Script that performs the data transformations detailed in the project requirements for the "Getting and cleaning data" course.
Here's how the project requirements map with different parts of the script :
-
Uses descriptive activity names to name the activities in the data set. - lines 8 and 37
-
Appropriately labels the data set with descriptive variable names. - lines 10, 43 and 68
-
Extracts only the measurements on the mean and standard deviation for each measurement. - line 31
-
Merges the training and the test sets to create one data set. - line 52
-
Creates a second, independent tidy data set with the average of each variable for each activity and each subject. - lines 62 to 71
The script is heavily commented, here I'll just clarify some of the decisions which might seem unclear or peculiar:
-
After reading the main information in the parent folder, I declare a function (processChunk) that takes care of the low level processing of each of the 2 datasets(test and train). I then apply this function in parallel (using the "parallel" library and the parallel equivalent of lapply - mclapply) over the 2 subfolders. The parallel approach only works on Linux (and possibly Mac, didn't test there) where it's about 30% faster than the serial execution. On Windows it fails back silently to serial execution.
-
I do not use the merge() to "use descriptive activity names", I created a mapping list instead (id to activity name) and used it as a dictionary (at line 37). Main reason being that I wrote the script before getting to the "merge" lesson in the course. Still seems to me a valid approach and Tim Toady would probably agree.
-
Instead of using read.csv() or read.table() to read the big X_ datasets I preferred to use scan() to load them into a vector. The reasoning here was: this course is about data cleaning, there might be some gremlins lurking somewhere, it would be easier to flush them out from a vector. I'll know that my vector is clean when:
- it contains only numbers (and possibly NA but not NAN)

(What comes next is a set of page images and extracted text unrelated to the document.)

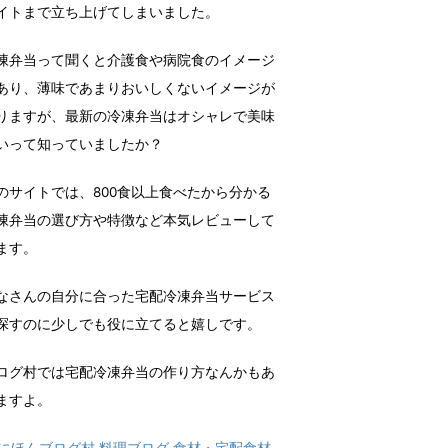
イトまで立ち上げてしまいました。
凍弁当って聞くと介護食や病院食のイメージ
あり、薄味であまりおいしくないイメージが
りますが、最新の冷凍弁当はオシャレで美味
いって知っていましたか？
のサイトでは、800食以上食べたから分かる
凍弁当の選び方や特徴など本気レビューして
ます。
なさんの自分に合った宅配冷凍弁当サービス
探すのに少しでも役に立てると嬉しです。
ログ村では宅配冷凍弁当の作り方なんかもあ
ますよ。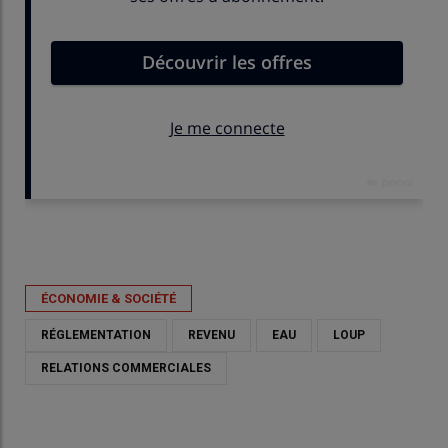
Publié le
mar 02/06/2026 - 17:56
- Par
Nathalie Marchand
ÉCONOMIE & SOCIÉTÉ
RÉGLEMENTATION
REVENU
EAU
LOUP
RELATIONS COMMERCIALES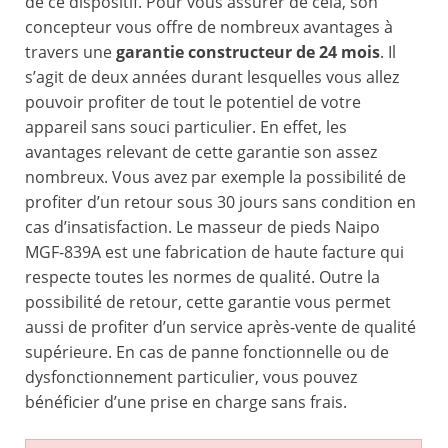
de ce dispositif. Pour vous assurer de cela, son
concepteur vous offre de nombreux avantages à
travers une
garantie constructeur de 24 mois
. Il
s’agit de deux années durant lesquelles vous allez
pouvoir profiter de tout le potentiel de votre
appareil sans souci particulier. En effet, les
avantages relevant de cette garantie son assez
nombreux. Vous avez par exemple la possibilité de
profiter d’un retour sous 30 jours sans condition en
cas d’insatisfaction. Le masseur de pieds Naipo
MGF-839A est une fabrication de haute facture qui
respecte toutes les normes de qualité. Outre la
possibilité de retour, cette garantie vous permet
aussi de profiter d’un service après-vente de qualité
supérieure. En cas de panne fonctionnelle ou de
dysfonctionnement particulier, vous pouvez
bénéficier d’une prise en charge sans frais.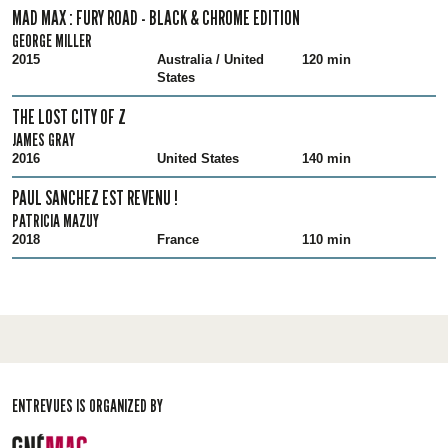
MAD MAX : FURY ROAD - BLACK & CHROME EDITION
GEORGE MILLER
2015
Australia / United
120 min
States
THE LOST CITY OF Z
JAMES GRAY
2016
United States
140 min
PAUL SANCHEZ EST REVENU !
PATRICIA MAZUY
2018
France
110 min
ENTREVUES IS ORGANIZED BY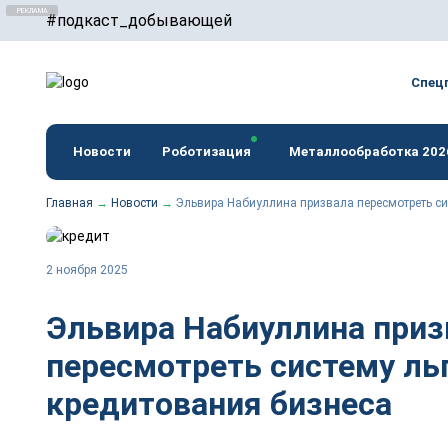
#подкаст_добывающей
erid: F7NfYUJCUneTVxVUwxTu
Спец
Новости
Роботизация
Металлообработка 202
Главная
→
Новости
→
Эльвира Набиуллина призвала пересмотреть си
2 ноября 2025
Эльвира Набиуллина приз
пересмотреть систему ль
кредитования бизнеса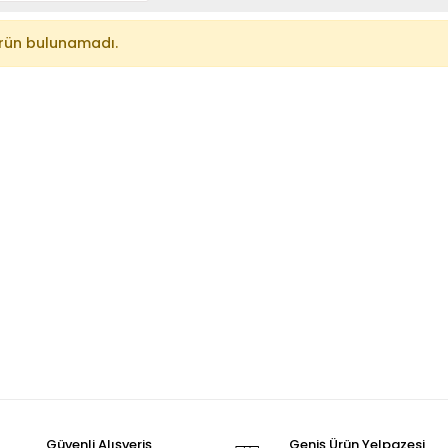
rün bulunamadı.
Güvenli Alışveriş
Geniş Ürün Yelpazesi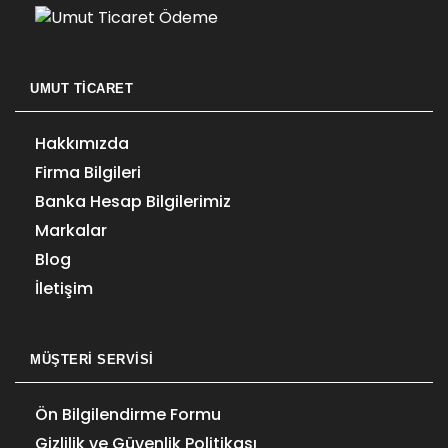
UMUT TICARET
Hakkımızda
Firma Bilgileri
Banka Hesap Bilgilerimiz
Markalar
Blog
İletişim
MÜŞTERI SERVISI
Ön Bilgilendirme Formu
Gizlilik ve Güvenlik Politikası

- its length equals 561 * number of lines in Y_ - we need to have the same number of observations for X_ and Y_.
Then it's just a question of transforming the vector into a data table. I do this by transforming it first into a matrix. As matrixes are populated the "wrong" way around (columns first), I need to transpose it first and then make it a data.table.
As it turns out I was way too suspicious, a simple read.csv() would have worked too. Oh well.